Low-wage workers are struggling to navigate the current recession. A new study conducted by a team of academics reveals that the majority of workers at the bottom of the economic ladder have been shorted on their paychecks as recently as last week. But the compensation crisis looks very different on Wall Street, where excessive pay tied to risky activities helped set the economy on its crash course. Despite the resulting deep recession, pay for high-level U.S. financiers remains over-the-top, even as low wage workers struggle to navigate the downturn.
The U.S. has made a few gestures toward scaling back executive compensation for banks that it bailed out under the Troubled Asset Relief Program, but the rules have amounted to little more than window-dressing, according to a paper published last week by the Institute for Policy Studies. The paper’s authors, Sarah Anderson and Sam Pizzigati, found that ten of the 20 largest bailout banks have reported stock option compensation for 2009, and the top five executives at those companies have scored a full $90 million so far this year. That’s just through stock options. The number gets even more obscene if you include bonuses, salary and other payouts.
As Anderson and Pizzigati explain in a companion piece published in AlterNet, bank executives collected huge bonuses based on the profits from subprime loans during the housing bubble. Since subprime mortgages were more expensive than traditional loans, profits were high—until borrowers stopped being able to pay back their predatory, unaffordable debt. Suddenly the banks were all busted, but the executives had already made a killing.
Katrina vanden Huevel emphasizes in The Nation that the U.S. government doesn’t even try to tax this kind of income, much less regulate its connection to risk-taking. Billions of dollars in tax revenue are lost each year as financiers hide payouts in offshore tax havens, while on-the-books income from financial activities are taxed at arbitrarily low rates. Capital gains like stock price increases, for instance, are taxed at just 15%, while income from an ordinary paycheck is taxed at 35% for the wealthiest individuals.
While the U.S. dallies on executive pay, key leaders in Europe are moving to rein in risky compensation practices in the financial sector, as detailed in this video report over at The Real News. President Barack Obama will meet with U.K. Prime Minister Gordon Brown, French President Nicholas Sarkozy, German Chancellor Angela Merkel and other leaders of the G-20 in Pittsburgh later this month, and financial regulatory reform will be at the top of the agenda.
For ordinary workers, there are few positive signs in the current economy. The Washington Monthly’s Steve Benen dissects the latest batch of unemployment numbers from the Labor Department. The good news is that the overall pace of layoffs seems to be abating. The bad news? The U.S. still lost a whopping 216,000 jobs in August. And broader measures of workplace woe are even worse. The unemployment rate does not include discouraged workers who have stopped looking for a job, and it doesn’t include those who want to work full-time but have to settle for part-time employment. That statistic actually declined slightly in July, giving some economists cause for optimism.
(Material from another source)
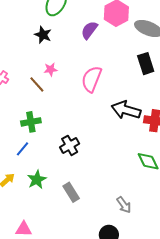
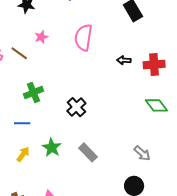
brown line: (37, 84) -> (19, 53), moved
black arrow: (126, 110) -> (124, 60), size x0.5
blue line: (22, 149) -> (22, 123), moved, turned 63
But the metric soared again in August, reaching the highest level on record.
And unemployment is not the only problem workers face. Both Tim Fernholz of The American Prospect and Elizabeth Palmberg of Sojourners highlight a New York Times story by labor reporter Steven Greenhouse, which details how low-wage workers are routinely cheated by their employers. According to a recent study, a full 68% of these workers report having experienced an illegal workplace abuse in the past week, such as being denied overtime pay or being required to work for less than minimum wage. On average, workers lost 15% of their weekly income as a result of this exploitation.
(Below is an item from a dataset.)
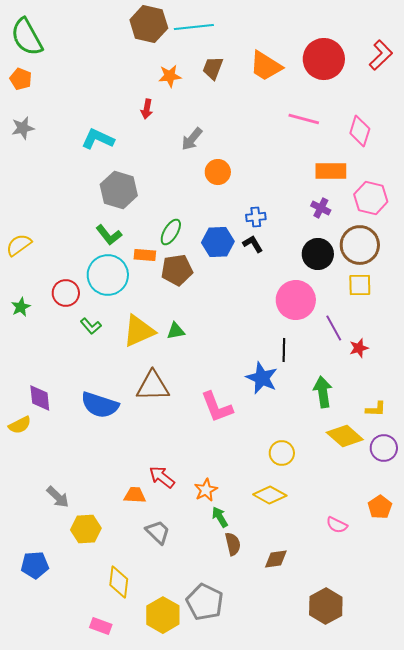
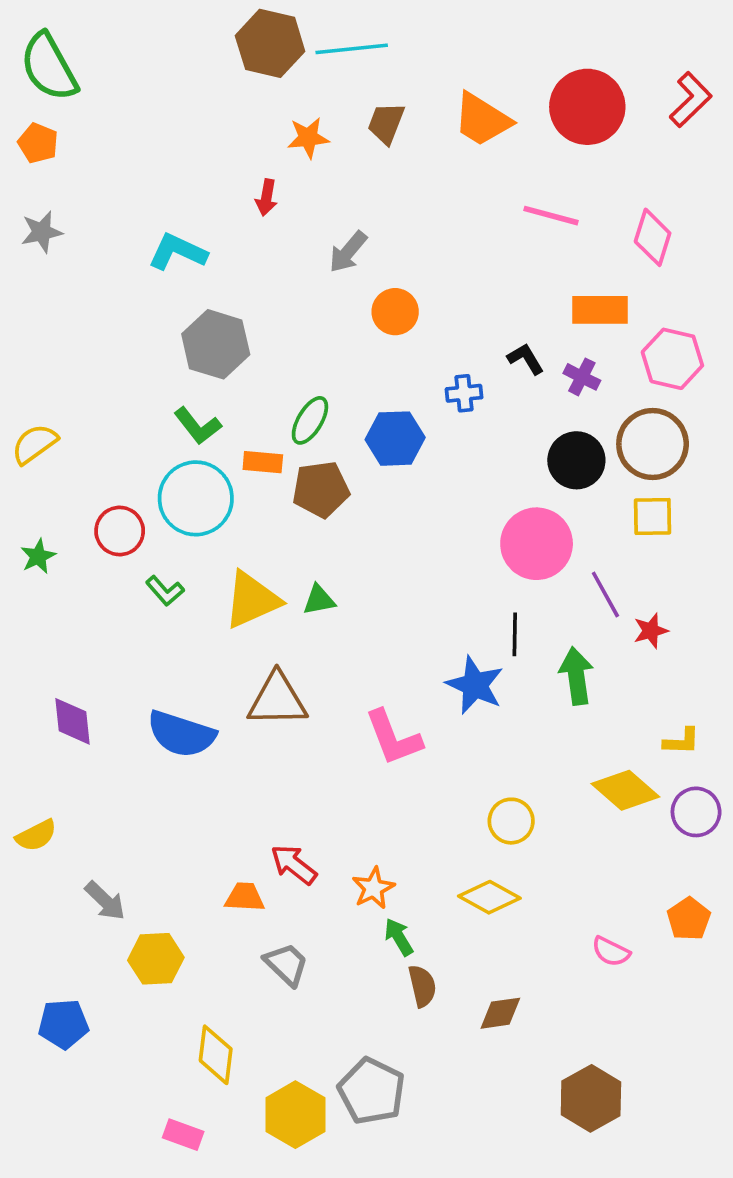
black L-shape: (253, 244) -> (526, 359), moved
green arrow: (323, 392) -> (576, 676), moved
yellow semicircle: (20, 425) -> (36, 836), moved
We have good laws to protect workers, but they just aren’t being enforced. Companies have successfully intimidated their employees into not reporting blatantly illegal pay practices. The best way to resolve this situation is to expand unionization and give workers a stronger voice in the workplace, making it safe to speak out against abuses. And the best way to expand unionization is to enact the Employee Free Choice Act, which lowers barriers to creating a union. But the legislative process has been delayed by a smear campaign organized by executives and managers claiming that unions, and not corporate elites, are the actual source of workplace coercion.
“It ought to make your blood boil—especially as people decry union thugs ‘intimidating’ people into joining unions when that doesn’t happen and most workers want to join a union,” Fernholz writes.
The U.S. needs to get its economic priorities in order. We should be protecting low-wage workers from executive excess, not the other way around. President Obama will have an opportunity to coordinate that effort globally at the G-20 summit later this month. Let’s hope he doesn’t squander it.